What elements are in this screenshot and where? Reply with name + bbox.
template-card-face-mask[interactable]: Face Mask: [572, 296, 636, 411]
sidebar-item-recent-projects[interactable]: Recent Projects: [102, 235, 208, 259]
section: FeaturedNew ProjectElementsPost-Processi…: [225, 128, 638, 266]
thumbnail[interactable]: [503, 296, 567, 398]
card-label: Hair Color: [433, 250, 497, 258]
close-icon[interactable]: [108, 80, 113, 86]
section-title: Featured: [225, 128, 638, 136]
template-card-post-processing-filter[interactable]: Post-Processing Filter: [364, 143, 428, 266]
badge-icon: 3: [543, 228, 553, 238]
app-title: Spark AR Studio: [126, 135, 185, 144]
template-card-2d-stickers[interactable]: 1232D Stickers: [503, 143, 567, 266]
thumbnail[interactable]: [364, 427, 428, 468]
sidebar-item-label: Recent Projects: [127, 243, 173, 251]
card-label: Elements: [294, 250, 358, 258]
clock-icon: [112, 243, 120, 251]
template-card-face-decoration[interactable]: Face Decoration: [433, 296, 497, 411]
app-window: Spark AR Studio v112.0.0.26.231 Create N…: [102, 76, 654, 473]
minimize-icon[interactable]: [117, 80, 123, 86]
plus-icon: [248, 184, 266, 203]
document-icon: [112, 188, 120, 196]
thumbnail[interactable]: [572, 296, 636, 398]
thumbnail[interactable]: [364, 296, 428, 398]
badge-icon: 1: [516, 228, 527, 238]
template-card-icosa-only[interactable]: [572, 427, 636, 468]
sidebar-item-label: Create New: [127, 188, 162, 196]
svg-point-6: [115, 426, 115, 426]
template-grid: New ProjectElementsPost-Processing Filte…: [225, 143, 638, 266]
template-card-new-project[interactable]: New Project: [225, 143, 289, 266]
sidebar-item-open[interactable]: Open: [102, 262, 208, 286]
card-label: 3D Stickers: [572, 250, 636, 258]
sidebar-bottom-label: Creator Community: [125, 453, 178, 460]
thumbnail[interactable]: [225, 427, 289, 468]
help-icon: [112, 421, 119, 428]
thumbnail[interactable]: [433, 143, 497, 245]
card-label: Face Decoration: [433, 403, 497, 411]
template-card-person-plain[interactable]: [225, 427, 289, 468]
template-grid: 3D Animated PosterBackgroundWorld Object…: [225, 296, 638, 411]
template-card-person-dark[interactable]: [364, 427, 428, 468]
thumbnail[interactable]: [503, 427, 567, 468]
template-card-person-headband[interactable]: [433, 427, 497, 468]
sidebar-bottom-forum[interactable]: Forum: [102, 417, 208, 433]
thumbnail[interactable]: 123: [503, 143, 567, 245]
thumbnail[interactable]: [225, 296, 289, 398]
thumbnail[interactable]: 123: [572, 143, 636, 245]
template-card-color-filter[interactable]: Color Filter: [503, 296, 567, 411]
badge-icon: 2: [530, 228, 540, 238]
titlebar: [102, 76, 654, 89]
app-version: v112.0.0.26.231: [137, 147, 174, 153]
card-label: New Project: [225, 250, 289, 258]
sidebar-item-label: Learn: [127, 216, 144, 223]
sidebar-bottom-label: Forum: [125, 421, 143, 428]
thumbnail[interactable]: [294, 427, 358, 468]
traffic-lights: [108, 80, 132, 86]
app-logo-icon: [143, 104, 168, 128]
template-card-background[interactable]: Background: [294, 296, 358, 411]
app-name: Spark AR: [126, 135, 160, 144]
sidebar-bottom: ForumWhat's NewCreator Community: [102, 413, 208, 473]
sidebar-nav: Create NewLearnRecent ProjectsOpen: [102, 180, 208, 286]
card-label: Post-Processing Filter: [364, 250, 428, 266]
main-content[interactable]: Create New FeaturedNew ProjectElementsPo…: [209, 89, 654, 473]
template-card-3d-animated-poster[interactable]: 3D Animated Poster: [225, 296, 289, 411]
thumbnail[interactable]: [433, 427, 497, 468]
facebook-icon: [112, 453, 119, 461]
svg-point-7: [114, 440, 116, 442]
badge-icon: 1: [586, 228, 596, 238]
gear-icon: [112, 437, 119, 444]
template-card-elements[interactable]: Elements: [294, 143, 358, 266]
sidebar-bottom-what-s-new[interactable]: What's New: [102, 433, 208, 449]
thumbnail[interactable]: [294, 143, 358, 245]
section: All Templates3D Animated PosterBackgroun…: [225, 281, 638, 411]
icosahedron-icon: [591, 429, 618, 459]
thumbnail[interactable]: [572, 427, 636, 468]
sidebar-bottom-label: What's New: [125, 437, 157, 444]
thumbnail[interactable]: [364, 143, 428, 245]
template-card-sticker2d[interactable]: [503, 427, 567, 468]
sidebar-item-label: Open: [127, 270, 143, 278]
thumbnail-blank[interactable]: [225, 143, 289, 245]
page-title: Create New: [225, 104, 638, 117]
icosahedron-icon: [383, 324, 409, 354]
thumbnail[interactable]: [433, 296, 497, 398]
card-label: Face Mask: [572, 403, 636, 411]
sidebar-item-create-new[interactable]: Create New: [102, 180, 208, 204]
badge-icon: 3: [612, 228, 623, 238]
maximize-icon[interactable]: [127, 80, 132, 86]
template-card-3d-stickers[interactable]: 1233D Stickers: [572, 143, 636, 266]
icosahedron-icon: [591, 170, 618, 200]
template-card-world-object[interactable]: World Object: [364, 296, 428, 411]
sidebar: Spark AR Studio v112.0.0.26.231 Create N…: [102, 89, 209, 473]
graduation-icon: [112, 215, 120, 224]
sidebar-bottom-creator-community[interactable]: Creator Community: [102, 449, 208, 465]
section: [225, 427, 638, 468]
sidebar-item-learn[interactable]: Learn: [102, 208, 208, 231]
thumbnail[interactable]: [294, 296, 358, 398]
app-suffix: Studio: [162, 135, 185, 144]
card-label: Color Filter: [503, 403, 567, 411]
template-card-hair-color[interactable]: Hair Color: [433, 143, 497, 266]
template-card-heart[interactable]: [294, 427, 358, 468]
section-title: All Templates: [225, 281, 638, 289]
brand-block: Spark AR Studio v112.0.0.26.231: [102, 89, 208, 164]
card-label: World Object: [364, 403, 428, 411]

**DESCRIPTION OF THE TASK**
Quote each line of the listing above exactly.

**SOLUTION BELOW**
What elements are in this screenshot and where? Reply with name + bbox.
template-card-face-mask[interactable]: Face Mask: [572, 296, 636, 411]
sidebar-item-recent-projects[interactable]: Recent Projects: [102, 235, 208, 259]
section: FeaturedNew ProjectElementsPost-Processi…: [225, 128, 638, 266]
thumbnail[interactable]: [503, 296, 567, 398]
card-label: Hair Color: [433, 250, 497, 258]
close-icon[interactable]: [108, 80, 113, 86]
section-title: Featured: [225, 128, 638, 136]
template-card-post-processing-filter[interactable]: Post-Processing Filter: [364, 143, 428, 266]
badge-icon: 3: [543, 228, 553, 238]
app-title: Spark AR Studio: [126, 135, 185, 144]
template-card-2d-stickers[interactable]: 1232D Stickers: [503, 143, 567, 266]
thumbnail[interactable]: [364, 427, 428, 468]
sidebar-item-label: Recent Projects: [127, 243, 173, 251]
card-label: Elements: [294, 250, 358, 258]
clock-icon: [112, 243, 120, 251]
template-card-face-decoration[interactable]: Face Decoration: [433, 296, 497, 411]
app-window: Spark AR Studio v112.0.0.26.231 Create N…: [102, 76, 654, 473]
minimize-icon[interactable]: [117, 80, 123, 86]
plus-icon: [248, 184, 266, 203]
document-icon: [112, 188, 120, 196]
thumbnail[interactable]: [572, 296, 636, 398]
thumbnail[interactable]: [364, 296, 428, 398]
badge-icon: 1: [516, 228, 527, 238]
template-card-icosa-only[interactable]: [572, 427, 636, 468]
sidebar-item-label: Create New: [127, 188, 162, 196]
svg-point-6: [115, 426, 115, 426]
template-grid: New ProjectElementsPost-Processing Filte…: [225, 143, 638, 266]
template-card-new-project[interactable]: New Project: [225, 143, 289, 266]
sidebar-item-open[interactable]: Open: [102, 262, 208, 286]
card-label: 3D Stickers: [572, 250, 636, 258]
sidebar-bottom-label: Creator Community: [125, 453, 178, 460]
thumbnail[interactable]: [225, 427, 289, 468]
help-icon: [112, 421, 119, 428]
thumbnail[interactable]: [433, 143, 497, 245]
card-label: Face Decoration: [433, 403, 497, 411]
template-card-person-plain[interactable]: [225, 427, 289, 468]
template-grid: 3D Animated PosterBackgroundWorld Object…: [225, 296, 638, 411]
template-card-person-dark[interactable]: [364, 427, 428, 468]
thumbnail[interactable]: [503, 427, 567, 468]
template-card-person-headband[interactable]: [433, 427, 497, 468]
sidebar-bottom-forum[interactable]: Forum: [102, 417, 208, 433]
thumbnail[interactable]: 123: [503, 143, 567, 245]
thumbnail[interactable]: [225, 296, 289, 398]
thumbnail[interactable]: 123: [572, 143, 636, 245]
template-card-color-filter[interactable]: Color Filter: [503, 296, 567, 411]
badge-icon: 2: [530, 228, 540, 238]
titlebar: [102, 76, 654, 89]
app-version: v112.0.0.26.231: [137, 147, 174, 153]
card-label: New Project: [225, 250, 289, 258]
sidebar-item-label: Learn: [127, 216, 144, 223]
sidebar-bottom-label: Forum: [125, 421, 143, 428]
thumbnail[interactable]: [294, 427, 358, 468]
traffic-lights: [108, 80, 132, 86]
app-logo-icon: [143, 104, 168, 128]
template-card-background[interactable]: Background: [294, 296, 358, 411]
app-name: Spark AR: [126, 135, 160, 144]
sidebar-bottom: ForumWhat's NewCreator Community: [102, 413, 208, 473]
sidebar-nav: Create NewLearnRecent ProjectsOpen: [102, 180, 208, 286]
card-label: Post-Processing Filter: [364, 250, 428, 266]
main-content[interactable]: Create New FeaturedNew ProjectElementsPo…: [209, 89, 654, 473]
template-card-3d-animated-poster[interactable]: 3D Animated Poster: [225, 296, 289, 411]
thumbnail[interactable]: [433, 427, 497, 468]
facebook-icon: [112, 453, 119, 461]
svg-point-7: [114, 440, 116, 442]
badge-icon: 1: [586, 228, 596, 238]
gear-icon: [112, 437, 119, 444]
template-card-elements[interactable]: Elements: [294, 143, 358, 266]
sidebar-bottom-what-s-new[interactable]: What's New: [102, 433, 208, 449]
thumbnail[interactable]: [294, 143, 358, 245]
section: All Templates3D Animated PosterBackgroun…: [225, 281, 638, 411]
icosahedron-icon: [591, 429, 618, 459]
thumbnail[interactable]: [572, 427, 636, 468]
sidebar-bottom-label: What's New: [125, 437, 157, 444]
thumbnail[interactable]: [364, 143, 428, 245]
template-card-sticker2d[interactable]: [503, 427, 567, 468]
sidebar-item-label: Open: [127, 270, 143, 278]
thumbnail-blank[interactable]: [225, 143, 289, 245]
page-title: Create New: [225, 104, 638, 117]
icosahedron-icon: [383, 324, 409, 354]
thumbnail[interactable]: [433, 296, 497, 398]
card-label: Face Mask: [572, 403, 636, 411]
sidebar-item-create-new[interactable]: Create New: [102, 180, 208, 204]
badge-icon: 3: [612, 228, 623, 238]
maximize-icon[interactable]: [127, 80, 132, 86]
template-card-3d-stickers[interactable]: 1233D Stickers: [572, 143, 636, 266]
icosahedron-icon: [591, 170, 618, 200]
template-card-world-object[interactable]: World Object: [364, 296, 428, 411]
sidebar: Spark AR Studio v112.0.0.26.231 Create N…: [102, 89, 209, 473]
graduation-icon: [112, 215, 120, 224]
sidebar-bottom-creator-community[interactable]: Creator Community: [102, 449, 208, 465]
section: [225, 427, 638, 468]
sidebar-item-learn[interactable]: Learn: [102, 208, 208, 231]
thumbnail[interactable]: [294, 296, 358, 398]
app-suffix: Studio: [162, 135, 185, 144]
card-label: Color Filter: [503, 403, 567, 411]
template-card-hair-color[interactable]: Hair Color: [433, 143, 497, 266]
template-card-heart[interactable]: [294, 427, 358, 468]
section-title: All Templates: [225, 281, 638, 289]
brand-block: Spark AR Studio v112.0.0.26.231: [102, 89, 208, 164]
card-label: World Object: [364, 403, 428, 411]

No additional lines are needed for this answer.